Per concludere: se vuole difendere in propri interessi, che richiedono di mantenere le classi lavoratrici in una posizione del tutto subalterna, l'Europa capitalista non ha altra scelta se non restare a sua volta subalterna agli USA e svolgere il lavoro sporco per conto dell'Impero, anche al costo di rimetterci sul piano economico.

Note

(1) Sull'incredibile vicenda del processo a Milosevic vedi il dossier Slobodan Milosevic. In difesa della Jugoslavia che raccoglie numerose testimonianze e interventi, fra i quali quelli dello scrittore Premio Nobel austriaco Peter Handke, in merito alle modalità con cui fu costruito il mostro da linciare onde legittimare i crimini NATO contro la Serbia. Dai documenti emerge chiaramente come Milosevic fosse riuscito a controbattere le accuse rivoltegli e a mettere sotto accusa i suoi accusatori, finché fu lasciato morire senza assistenza nel carcere del tribunale dell'Aia. Emerge inoltre la forsennata campagna di diffamazione cui fu sottoposto Hanke per averne preso le difese. 

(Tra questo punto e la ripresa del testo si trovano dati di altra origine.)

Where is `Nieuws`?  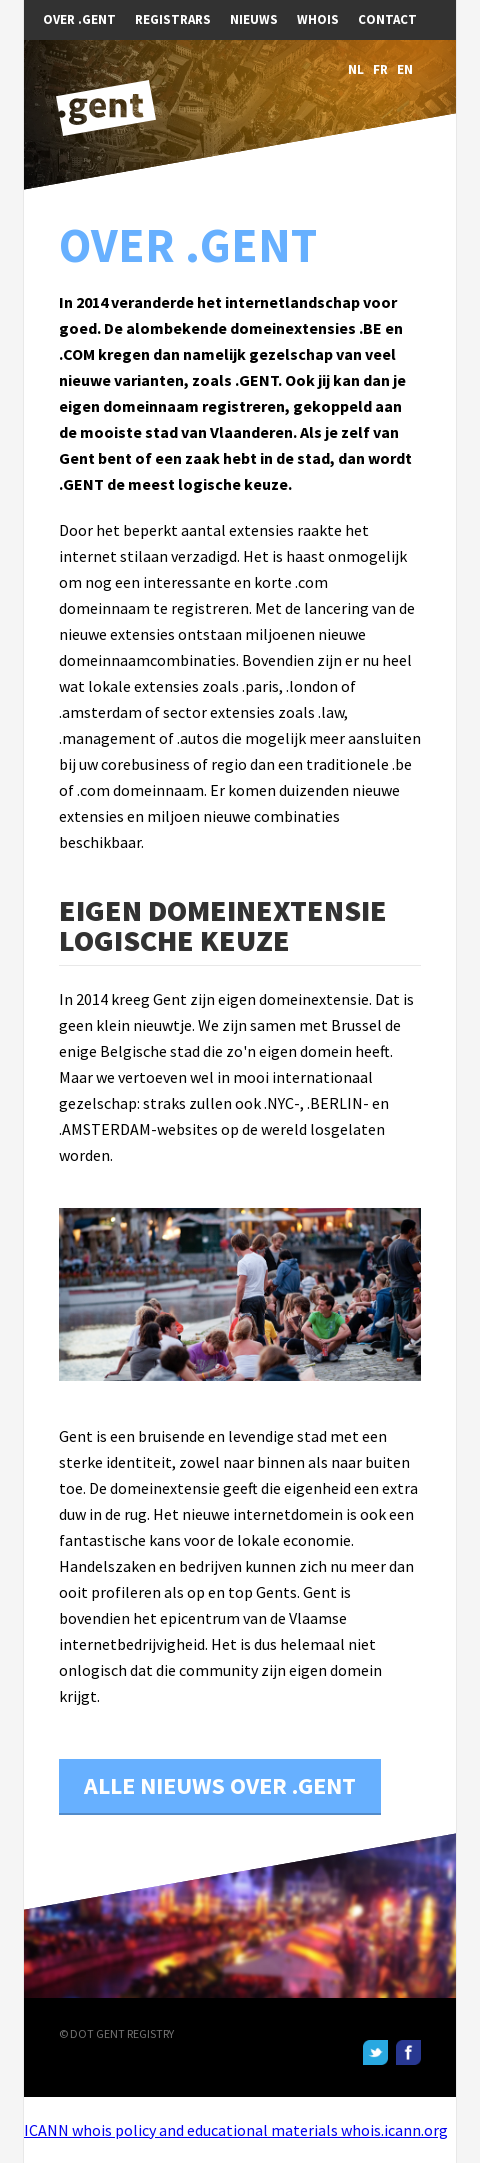
Nieuws is located at coordinates (254, 19).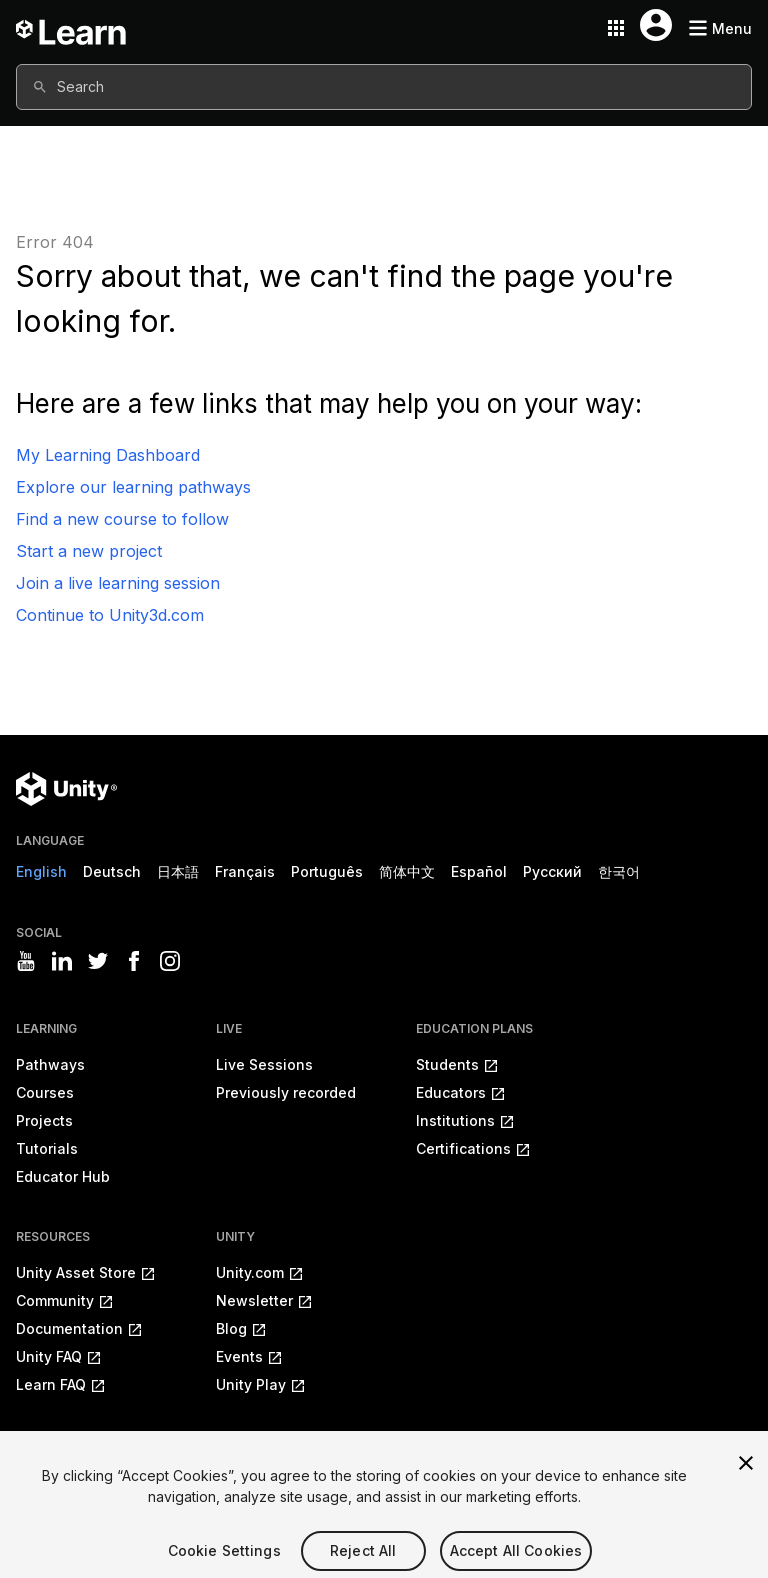 This screenshot has height=1578, width=768. I want to click on 日本語, so click(178, 871).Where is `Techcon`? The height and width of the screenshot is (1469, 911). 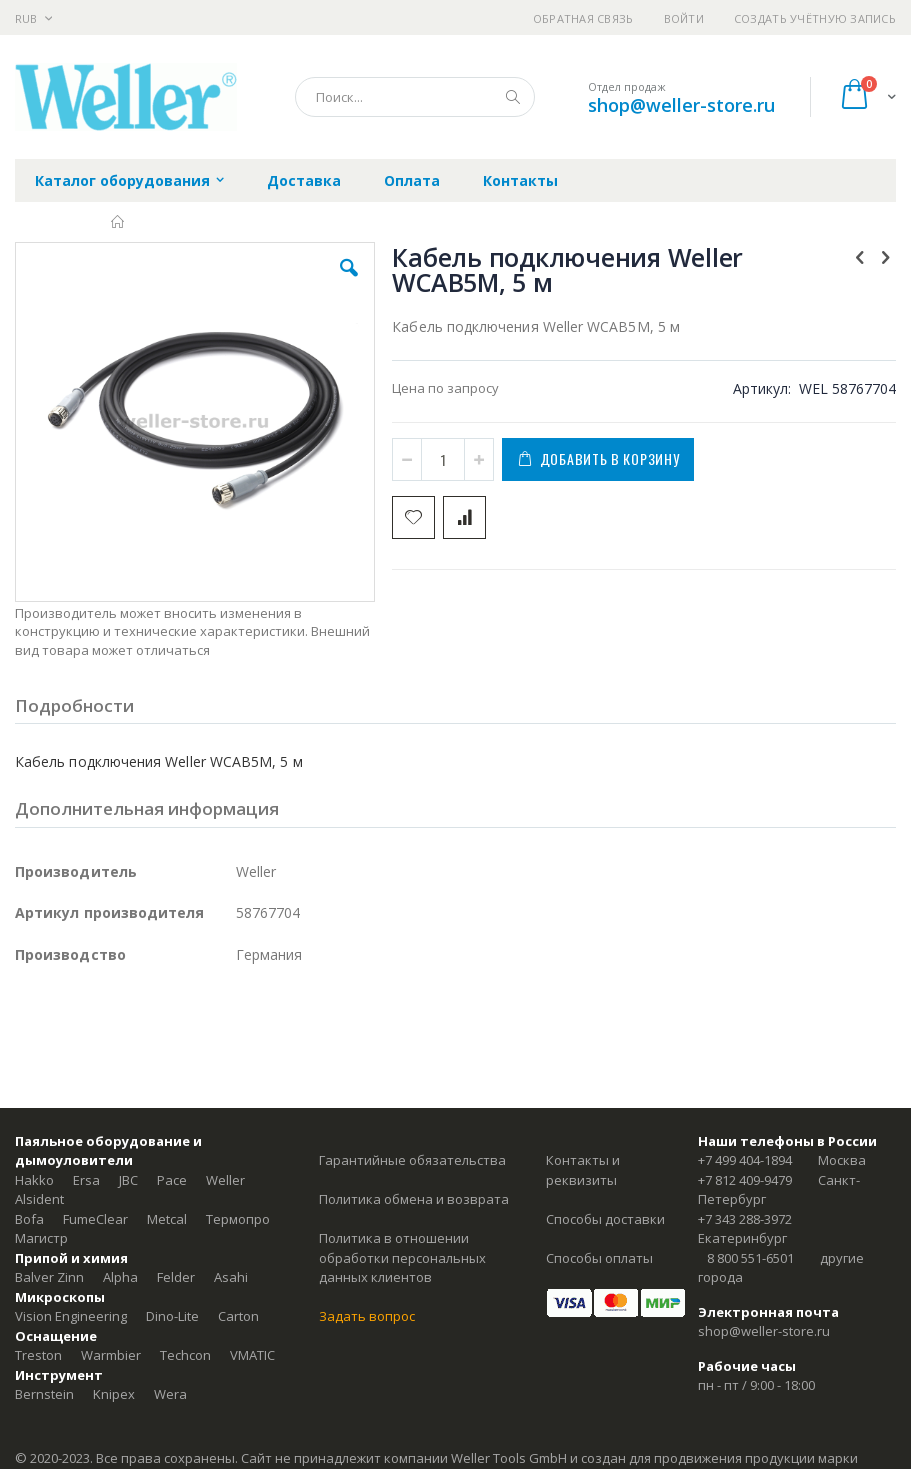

(2) In merito ai limiti dell'approccio legalitario con cui i pacifisti in buona fede tentano di porre argine ai crimini dell'imperialismo occidentale, valgono sempre le pungenti parole di Marx sia contro la retorica borghese sui cosiddetti "diritti umani", sia contro l'illusione di risolvere conflitti governati dai rapporti di forza fra classi sociali, popoli e nazioni attraverso le procedure formali di un diritto che implementano di fatto quegli stessi rapporti di forza. 
 
(3) Cfr. Manolo Monereo, "la nuova NATO nell'era del declino occidentale" consultabile sulla pagina Facebook della rivista "Cumpanis" (https://www.facebook.com/cumpanisrivista).

(4) Sul concetto di ciclo egemonico vedi G. Arrighi Adam Smith a Pechino. genealogie del XXI secolo, recentemente dieditato da Meltemi.